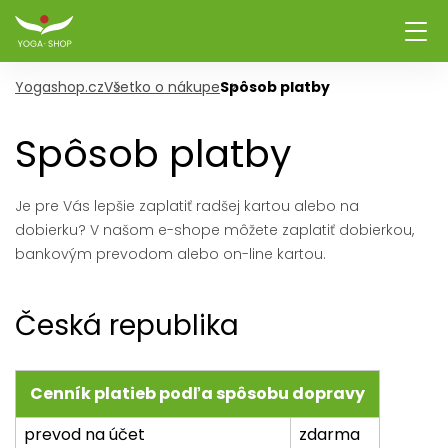
Yogashop.cz
Všetko o nákupe
Spôsob platby
Spôsob platby
Je pre Vás lepšie zaplatiť radšej kartou alebo na
dobierku? V našom e-shope môžete zaplatiť dobierkou,
bankovým prevodom alebo on-line kartou.
Česká republika
Cenník platieb podľa spôsobu dopravy
prevod na účet
zdarma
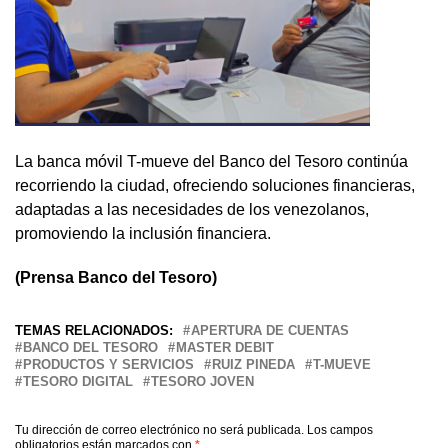
La banca móvil T-mueve del Banco del Tesoro continúa
recorriendo la ciudad, ofreciendo soluciones financieras,
adaptadas a las necesidades de los venezolanos,
promoviendo la inclusión financiera.
(Prensa Banco del Tesoro)
TEMAS RELACIONADOS:
APERTURA DE CUENTAS
BANCO DEL TESORO
MASTER DEBIT
PRODUCTOS Y SERVICIOS
RUIZ PINEDA
T-MUEVE
TESORO DIGITAL
TESORO JOVEN
Tu dirección de correo electrónico no será publicada.
Los campos
obligatorios están marcados con
*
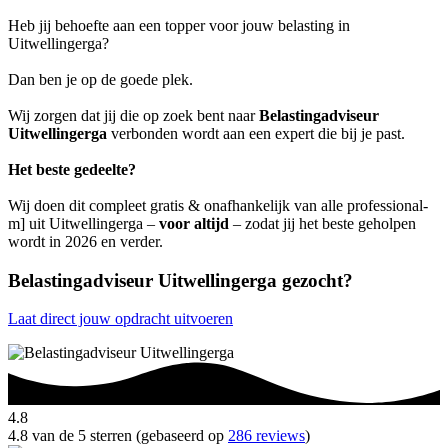
Heb jij behoefte aan een topper voor jouw belasting in
Uitwellingerga?
Dan ben je op de goede plek.
Wij zorgen dat jij die op zoek bent naar
Belastingadviseur
Uitwellingerga
verbonden wordt aan een expert die bij je past.
Het beste gedeelte?
Wij doen dit compleet gratis & onafhankelijk van alle professional-
m] uit Uitwellingerga –
voor altijd
– zodat jij het beste geholpen
wordt in 2026 en verder.
Belastingadviseur Uitwellingerga gezocht?
Laat direct jouw opdracht uitvoeren
4.8
4.8 van de 5 sterren (gebaseerd op
286 reviews
)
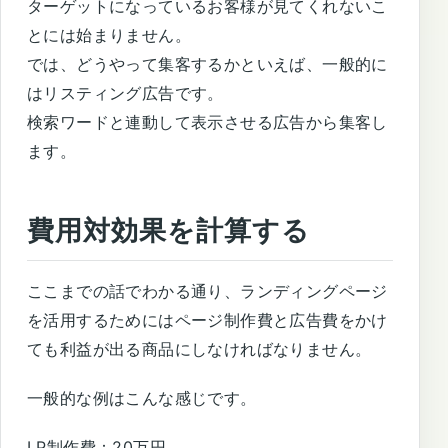
ターゲットになっているお客様が見てくれないこ
とには始まりません。
では、どうやって集客するかといえば、一般的に
はリスティング広告です。
検索ワードと連動して表示させる広告から集客し
ます。
費用対効果を計算する
ここまでの話でわかる通り、ランディングページ
を活用するためにはページ制作費と広告費をかけ
ても利益が出る商品にしなければなりません。
一般的な例はこんな感じです。
LP制作費：20万円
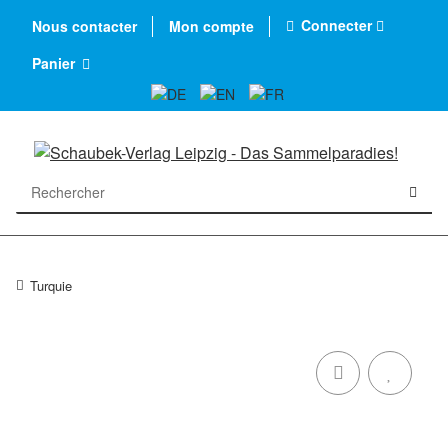
Connecter
Nous contacter
Mon compte
Panier
Turquie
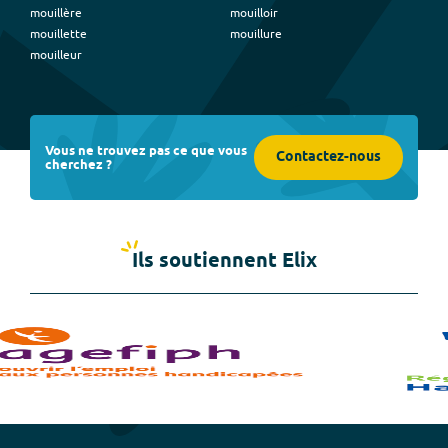
mouillère
mouilloir
mouillette
mouillure
mouilleur
Vous ne trouvez pas ce que vous
Contactez-nous
cherchez ?
Ils soutiennent Elix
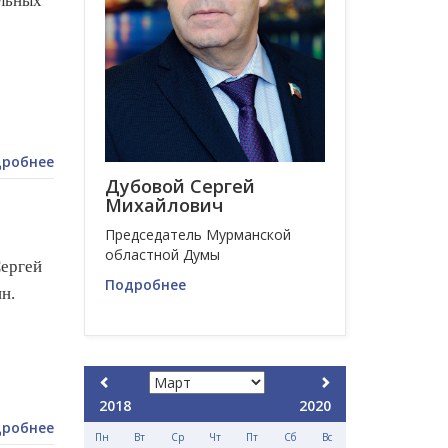
льных
робнее
Дубовой Сергей
Михайлович
Председатель Мурманской
областной Думы
ергей
Подробнее
н.
2018
2020
робнее
Пн
Вт
Ср
Чт
Пт
Сб
Вс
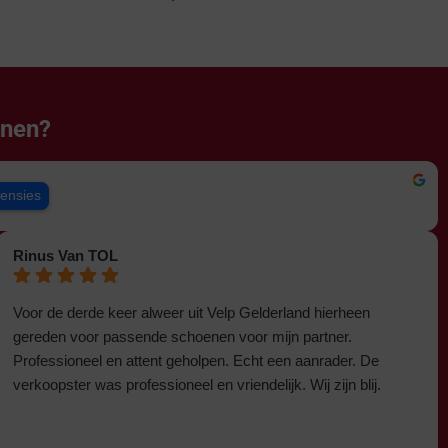
enen?
censies
Rinus Van TOL
Voor de derde keer alweer uit Velp Gelderland hierheen
gereden voor passende schoenen voor mijn partner.
Professioneel en attent geholpen. Echt een aanrader. De
verkoopster was professioneel en vriendelijk. Wij zijn blij.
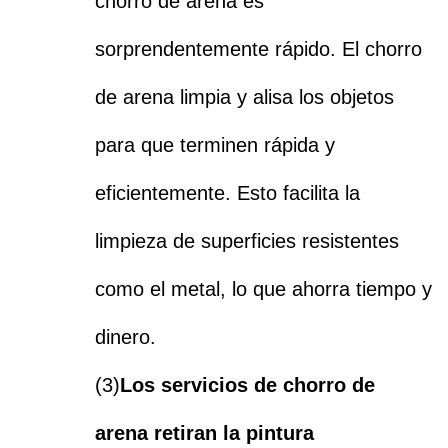
chorro de arena es
sorprendentemente rápido. El chorro
de arena limpia y alisa los objetos
para que terminen rápida y
eficientemente. Esto facilita la
limpieza de superficies resistentes
como el metal, lo que ahorra tiempo y
dinero.
(3)
Los servicios de chorro de
arena retiran la pintura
******************************
> _TO DO_:
Lines from the one containing "de arena limpia y alisa los objetos" to the last line above, both included: copy these exactly and write nothing else.

> _SOLUTION BELOW_:
de arena limpia y alisa los objetos
para que terminen rápida y
eficientemente. Esto facilita la
limpieza de superficies resistentes
como el metal, lo que ahorra tiempo y
dinero.
(3)
Los servicios de chorro de
arena retiran la pintura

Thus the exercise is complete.